- PROVIDED ENTRIES -
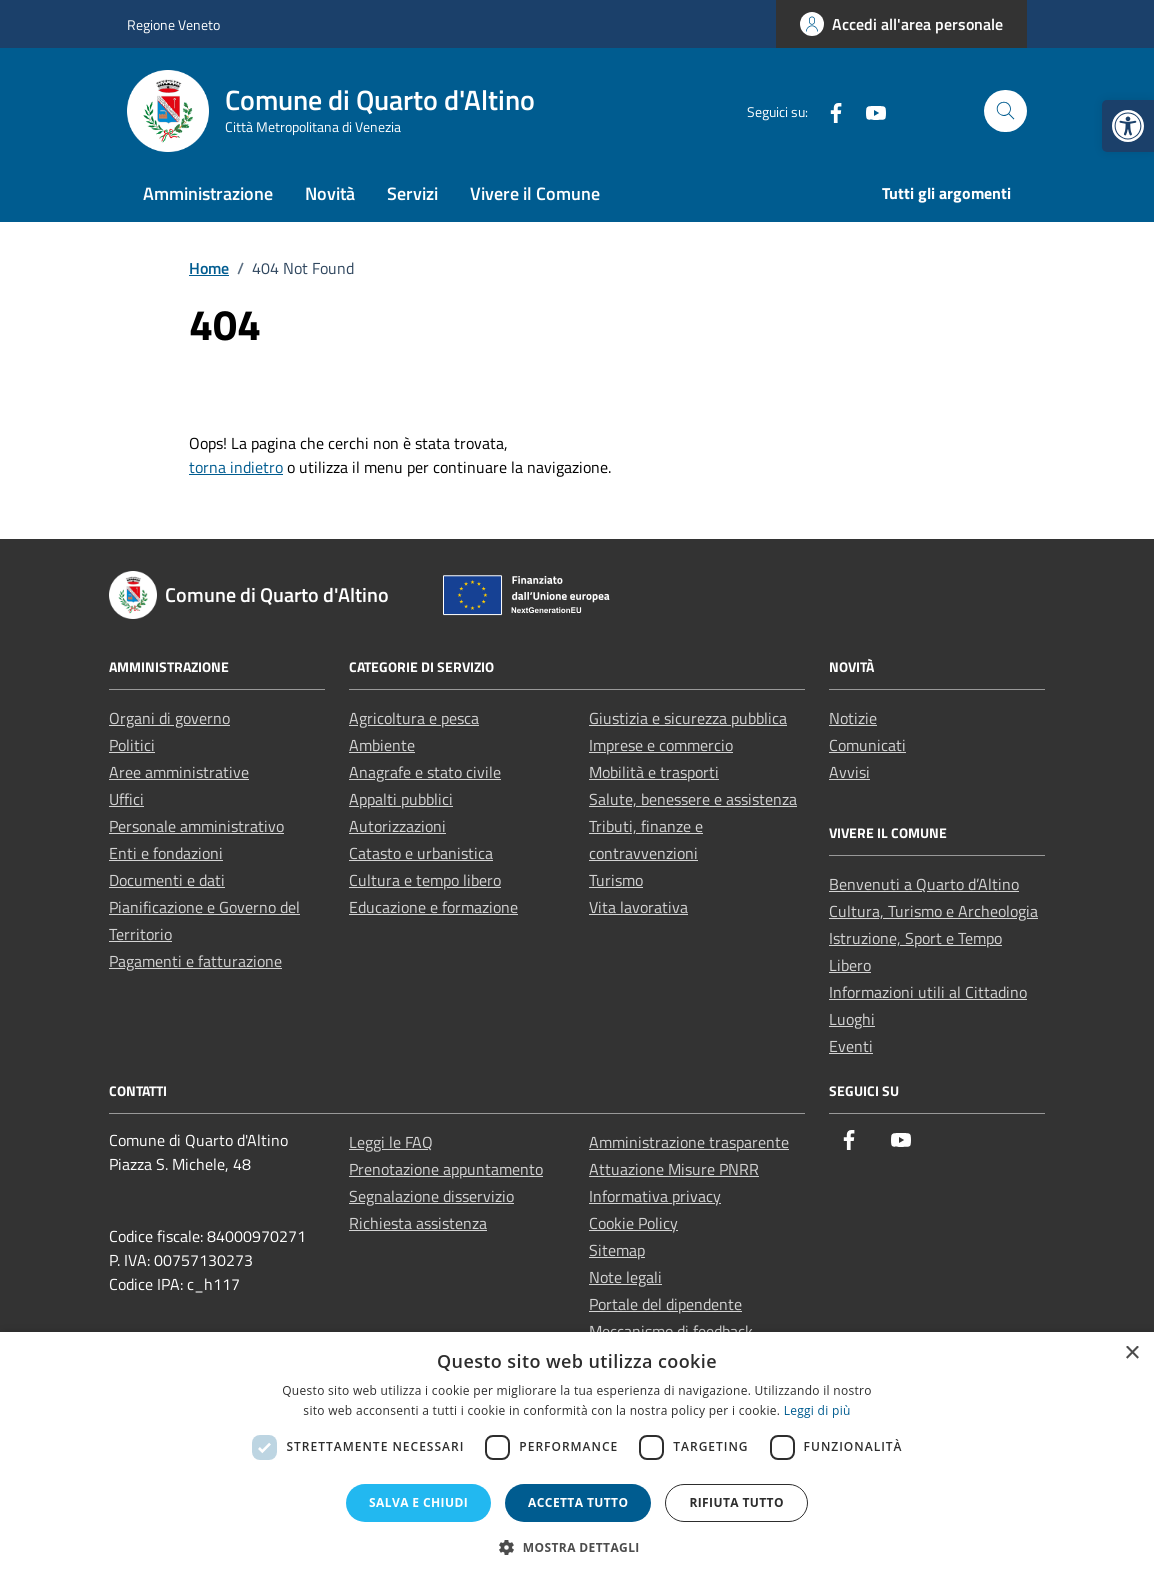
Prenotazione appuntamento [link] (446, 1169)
...
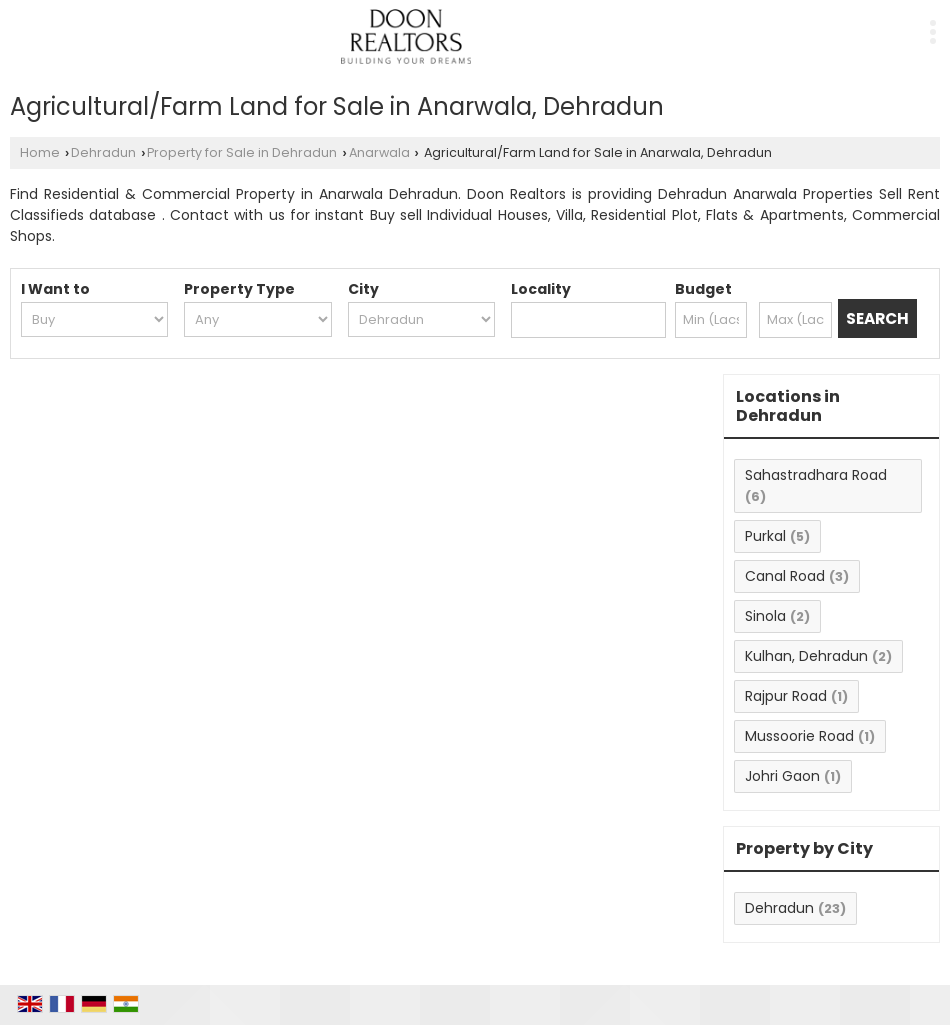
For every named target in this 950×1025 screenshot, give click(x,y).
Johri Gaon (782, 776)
---
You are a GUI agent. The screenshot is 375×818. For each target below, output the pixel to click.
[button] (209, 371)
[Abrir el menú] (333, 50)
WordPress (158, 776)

- GOAL OF THE EXERCISE -
Where a line of the entries contains "screenshot", report that line.

- REPLY -
For every named target in this 950×1025 screenshot, give click(x,y).
You are a GUI agent. The screenshot is 375×818. For each target below, output the pixel to click.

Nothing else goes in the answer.